(INFORMATION SHOWN Opens)

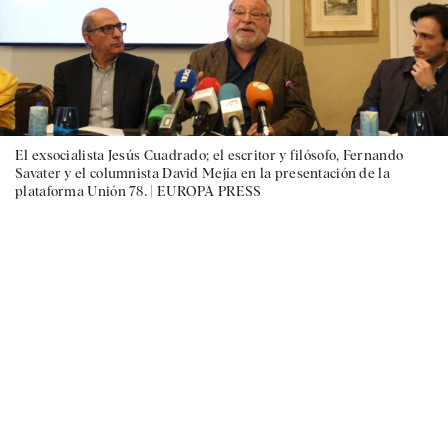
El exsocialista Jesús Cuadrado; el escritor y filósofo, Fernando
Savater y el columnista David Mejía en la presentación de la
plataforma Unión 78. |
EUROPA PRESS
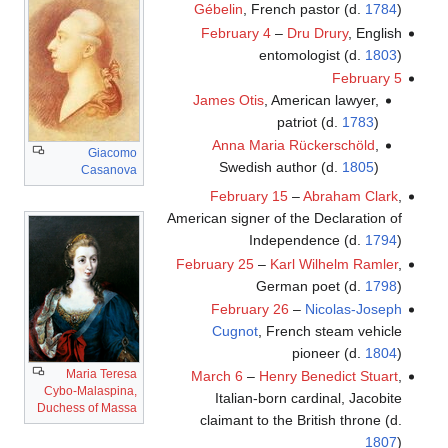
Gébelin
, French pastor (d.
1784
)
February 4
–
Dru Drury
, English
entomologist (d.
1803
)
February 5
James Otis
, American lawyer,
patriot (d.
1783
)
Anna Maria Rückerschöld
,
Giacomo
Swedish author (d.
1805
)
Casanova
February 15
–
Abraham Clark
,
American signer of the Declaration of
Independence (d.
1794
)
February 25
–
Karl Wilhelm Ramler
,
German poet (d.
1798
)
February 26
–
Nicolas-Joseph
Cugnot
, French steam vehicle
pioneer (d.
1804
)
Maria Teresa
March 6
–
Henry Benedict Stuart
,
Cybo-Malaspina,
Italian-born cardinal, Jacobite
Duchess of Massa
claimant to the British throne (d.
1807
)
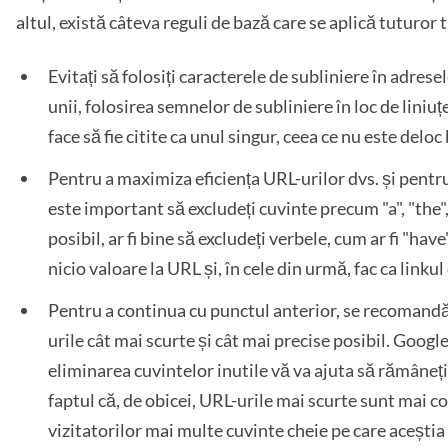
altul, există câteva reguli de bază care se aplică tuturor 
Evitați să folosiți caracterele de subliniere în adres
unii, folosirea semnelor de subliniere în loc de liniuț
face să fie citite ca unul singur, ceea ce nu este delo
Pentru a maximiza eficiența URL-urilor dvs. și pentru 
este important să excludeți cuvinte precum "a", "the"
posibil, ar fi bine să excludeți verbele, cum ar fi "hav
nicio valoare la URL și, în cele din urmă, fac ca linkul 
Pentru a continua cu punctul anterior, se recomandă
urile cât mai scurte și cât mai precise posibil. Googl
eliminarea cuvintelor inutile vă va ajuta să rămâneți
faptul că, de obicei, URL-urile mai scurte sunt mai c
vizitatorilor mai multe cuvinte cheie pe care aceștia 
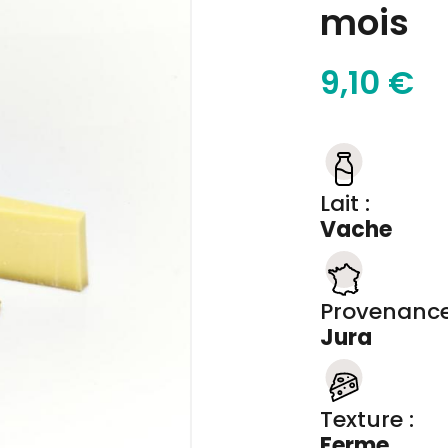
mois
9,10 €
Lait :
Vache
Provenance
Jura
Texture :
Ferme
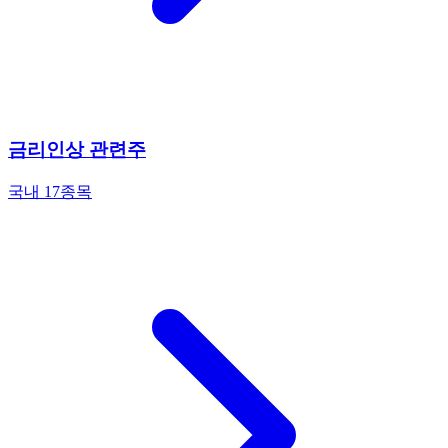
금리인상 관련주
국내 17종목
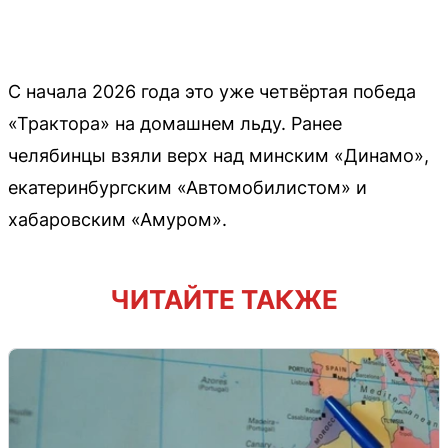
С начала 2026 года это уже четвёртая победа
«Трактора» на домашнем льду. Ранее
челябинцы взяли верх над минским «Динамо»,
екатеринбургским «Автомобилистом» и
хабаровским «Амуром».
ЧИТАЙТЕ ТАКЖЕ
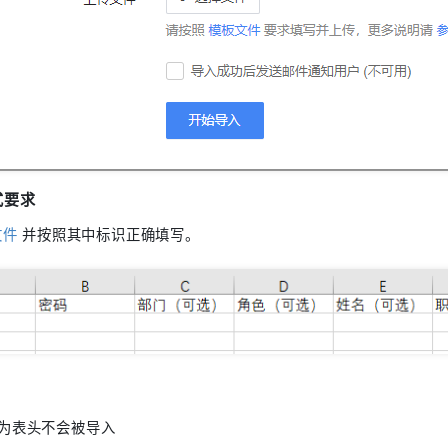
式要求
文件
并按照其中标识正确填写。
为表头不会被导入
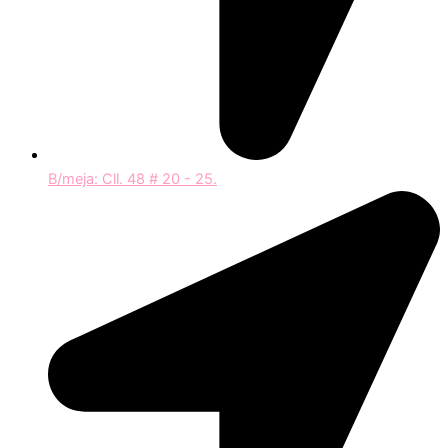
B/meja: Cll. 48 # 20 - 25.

(INFORMATION SHOWN Closes)
(INFORMATION SHOWN Opens)

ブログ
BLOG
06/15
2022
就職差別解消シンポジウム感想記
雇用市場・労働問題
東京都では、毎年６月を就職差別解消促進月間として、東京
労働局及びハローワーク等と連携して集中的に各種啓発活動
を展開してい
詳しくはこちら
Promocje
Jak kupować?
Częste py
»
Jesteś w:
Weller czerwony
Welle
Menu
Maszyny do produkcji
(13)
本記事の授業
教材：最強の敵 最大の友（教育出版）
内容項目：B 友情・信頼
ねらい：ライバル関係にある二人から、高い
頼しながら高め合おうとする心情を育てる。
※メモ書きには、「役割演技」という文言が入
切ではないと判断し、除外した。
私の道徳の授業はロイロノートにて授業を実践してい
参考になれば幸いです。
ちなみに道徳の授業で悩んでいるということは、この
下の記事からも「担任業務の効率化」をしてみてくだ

(INFORMATION SHOWN Closes)

Every line from the one with "unii, folosirea semnelor" through the one with "B/meja: Cll. 48 # 20 - 25." is to be reproduced exactly as written above, and the pictures are to be dropped.

■ EXERCISE OUTPUT ■
unii, folosirea semnelor de subliniere în loc de liniuț
face să fie citite ca unul singur, ceea ce nu este delo
Pentru a maximiza eficiența URL-urilor dvs. și pentru 
este important să excludeți cuvinte precum "a", "the"
posibil, ar fi bine să excludeți verbele, cum ar fi "hav
nicio valoare la URL și, în cele din urmă, fac ca linkul 
Pentru a continua cu punctul anterior, se recomandă
urile cât mai scurte și cât mai precise posibil. Googl
eliminarea cuvintelor inutile vă va ajuta să rămâneți
faptul că, de obicei, URL-urile mai scurte sunt mai c
vizitatorilor mai multe cuvinte cheie pe care aceștia 
mois
9,10 €
Lait :
Vache
Provenance
Jura
Texture :
Ferme
금리인상 관련주
국내 17종목
С начала 2026 года это уже четвёртая победа
«Трактора» на домашнем льду. Ранее
челябинцы взяли верх над минским «Динамо»,
екатеринбургским «Автомобилистом» и
хабаровским «Амуром».
ЧИТАЙТЕ ТАКЖЕ
式要求
文件
并按照其中标识正确填写。
为表头不会被导入
B/meja: Cll. 48 # 20 - 25.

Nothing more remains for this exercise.